The streets of Mayberry grow emptier by the day.
Way back in 1961, we lost Mayor Pike. A few years later, Floyd the barber. Then Clara Johnson/Edwards. Aunt Bee. Otis Campbell. Helen Crump. Briscoe Darling. Mayor Stoner. Ernest T. Bass. Deputy Barney Fife. Just a couple of months ago, Goober Pyle. And now the cruelest blow of all.
Fans of “The Andy Griffith Show” knew that even Sheriff Taylor couldn’t live forever. But that knowledge didn’t soften the blow when we learned last Tuesday that Andy Griffith had died at the age of 86. I got a text message about it while grocery shopping. It was all I could do not to put my face in my hands and cry, right there in the middle of the bread aisle.
Because Andy Griffith helped raise me.
More than 50 years have passed since I first sat cross-legged on the floor in front of my family’s black-and-white console television set and welcomed the folks of Mayberry into my life. Thanks to endless reruns and widely-available DVDs, they’ve never left.
It’s almost embarrassing how well I know “The Andy Griffith Show.” I can quote great chunks of many of the episodes by heart. Andy trying to talk lady druggist Ellie Walker out of running for town council. Andy choreographing the duel between feuding hillbillies Wakefield and Carter. Andy telling the officers of the Esquire Club that he won’t join if Barney isn’t welcome. Andy explaining to Floyd’s new manicurist why none of the men in town will let her do their nails. Andy regaling the Mayberry Minutemen with the story of how this country got started.
The writing in those shows is nothing short of brilliant. But in the hands of a lesser actor than Andy Griffith, it probably wouldn’t be worth memorizing.
Some of the show’s best scenes are between Griffith and co-star Don Knotts, a chemistry the likes of which may never again be seen on the small screen. Andy and Barney on the trail of moonshiners. Trying to sell the Mayberry cannon. Feeling melancholy at their high school reunion. Solving the mystery of the stolen cows. Working to diffuse a loaded goat. Partying with the Fun Girls. Learning to love Aunt Bee’s pickles.
Those weren’t, however, the episodes I liked best when I was a kid. I favored the ones where the story revolved around Opie. Andy and Opie cleaning the house and then messing it up again so that Aunt Bee will feel needed. Andy explaining to Opie why the fear of a knuckle sandwich is far worse than the reality. Andy eating crow when he learns the truth from Opie about the underprivileged children’s drive. Andy teaching Opie that a bed jacket can bring more pleasure than a fishing rod. Andy telling Opie that he believes Mr. McBeevee is real.

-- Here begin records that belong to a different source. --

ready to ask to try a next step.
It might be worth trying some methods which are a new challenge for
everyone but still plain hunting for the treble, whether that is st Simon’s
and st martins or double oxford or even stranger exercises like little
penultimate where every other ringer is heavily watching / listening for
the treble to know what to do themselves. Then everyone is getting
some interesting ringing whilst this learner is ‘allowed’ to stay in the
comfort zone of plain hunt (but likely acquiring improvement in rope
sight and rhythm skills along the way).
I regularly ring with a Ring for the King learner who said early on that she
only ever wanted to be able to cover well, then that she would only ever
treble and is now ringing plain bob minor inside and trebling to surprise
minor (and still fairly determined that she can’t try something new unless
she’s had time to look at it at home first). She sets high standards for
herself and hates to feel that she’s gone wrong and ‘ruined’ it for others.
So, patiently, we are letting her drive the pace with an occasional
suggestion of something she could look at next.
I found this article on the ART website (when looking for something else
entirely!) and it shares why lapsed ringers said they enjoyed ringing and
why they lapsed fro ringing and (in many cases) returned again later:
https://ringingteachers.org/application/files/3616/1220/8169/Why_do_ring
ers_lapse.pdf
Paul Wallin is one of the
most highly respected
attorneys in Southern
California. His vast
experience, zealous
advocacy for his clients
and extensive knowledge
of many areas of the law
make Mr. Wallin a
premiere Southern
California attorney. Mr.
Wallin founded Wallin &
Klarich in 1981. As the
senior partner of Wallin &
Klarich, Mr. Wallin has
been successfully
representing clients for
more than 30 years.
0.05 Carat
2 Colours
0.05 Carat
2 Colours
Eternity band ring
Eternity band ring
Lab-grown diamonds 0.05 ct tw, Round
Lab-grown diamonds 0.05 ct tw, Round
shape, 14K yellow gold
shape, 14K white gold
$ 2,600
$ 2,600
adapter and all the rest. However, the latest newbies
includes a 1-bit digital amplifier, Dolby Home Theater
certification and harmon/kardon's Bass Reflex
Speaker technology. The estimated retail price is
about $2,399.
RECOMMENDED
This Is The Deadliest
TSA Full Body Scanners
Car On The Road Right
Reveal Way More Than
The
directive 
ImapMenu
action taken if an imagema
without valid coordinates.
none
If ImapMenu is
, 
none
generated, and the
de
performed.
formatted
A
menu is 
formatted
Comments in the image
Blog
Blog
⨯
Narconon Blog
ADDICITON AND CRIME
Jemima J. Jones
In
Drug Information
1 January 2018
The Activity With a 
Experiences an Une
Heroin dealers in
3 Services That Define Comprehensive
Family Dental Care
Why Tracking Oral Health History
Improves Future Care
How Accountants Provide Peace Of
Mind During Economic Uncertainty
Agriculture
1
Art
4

Andy Taylor was not only the best sheriff in America, he was also the best “Pa.” The world would be a way better place if there were a whole lot more just like him.
It’s tempting in times like ours to wish ourselves back to the 1960s, to “simpler times” that weren’t really simple at all. Civil rights struggles, the battle for women’s equality, the conflict over the war in Vietnam never made it into the plotlines of “The Andy Griffith Show.” And that’s okay. Those issues, important though they were, were not what the show was about.

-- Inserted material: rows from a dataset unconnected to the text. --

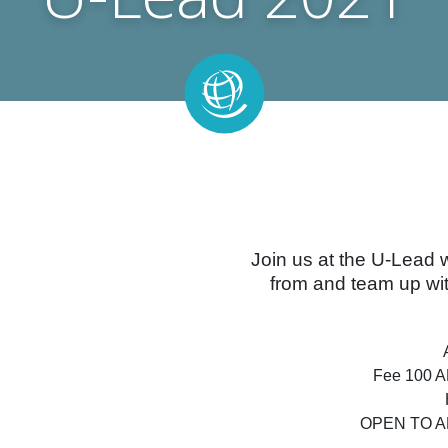
Join us at the U-Lead 
from and team up wit
Fee 100 AE
OPEN TO A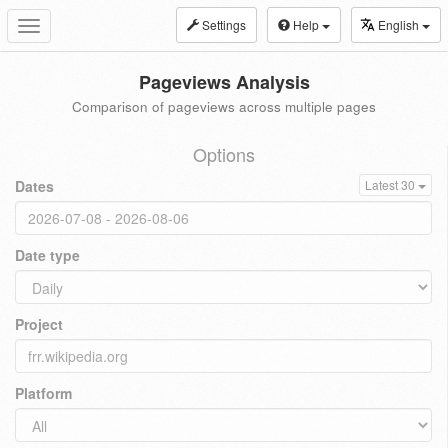
Settings
Help
English
Toggle
navigation
Pageviews Analysis
Comparison of pageviews across multiple pages
Options
Dates
Latest 30
Date type
Project
Platform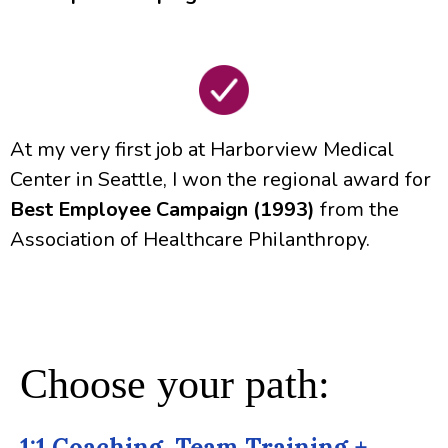
At my very first job at Harborview Medical
Center in Seattle, I won the regional award for
Best Employee Campaign (1993)
from the
Association of Healthcare Philanthropy.
Choose your path:
1:1 Coaching, Team Training +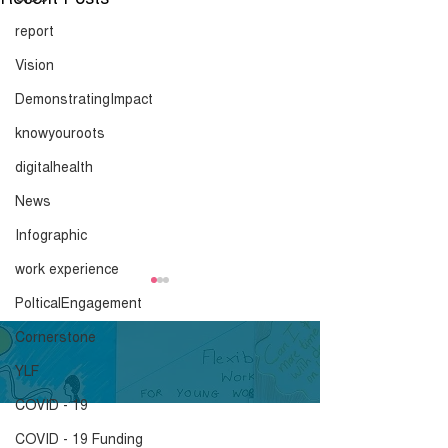
report
Vision
DemonstratingImpact
knowyouroots
digitalhealth
News
Infographic
work experience
PolticalEngagement
Cornerstone
YLF
COVID - 19
COVID - 19 Funding
What is a Peer
Embedding You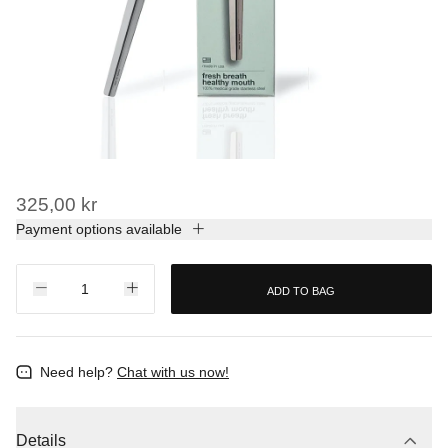
325,00 kr
Payment options available
ADD TO BAG
Need help?
Chat with us now!
Details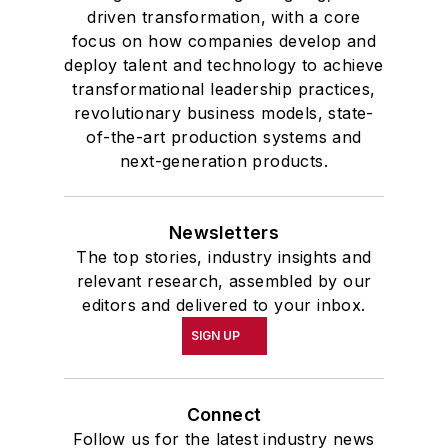
driven transformation, with a core
focus on how companies develop and
deploy talent and technology to achieve
transformational leadership practices,
revolutionary business models, state-
of-the-art production systems and
next-generation products.
Newsletters
The top stories, industry insights and
relevant research, assembled by our
editors and delivered to your inbox.
SIGN UP
Connect
Follow us for the latest industry news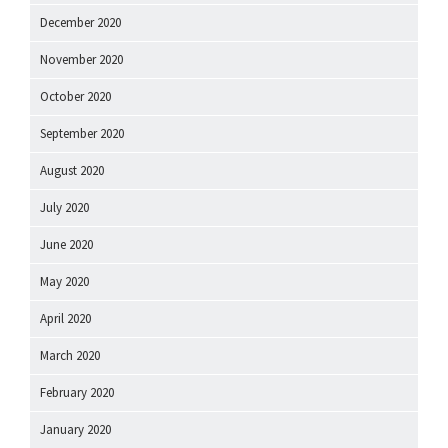
December 2020
November 2020
October 2020
September 2020
August 2020
July 2020
June 2020
May 2020
April 2020
March 2020
February 2020
January 2020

It was about little things. Church picnics. Parades. Band concerts. Dogs. County fairs. Fishing. Foot races. Guitar picking. Baseball. Choir practice. Front porches. Fried chicken and apple pie and hand-cranked ice cream.
Little things that aren’t really little at all.
Yep. The streets of Mayberry sure look empty now with Sheriff Andy Taylor gone. As empty as the birdcage the morning Opie released Winkin’, Blinkin’ and Nod. But wait. Look up. Don’t the heavens seem nice and full?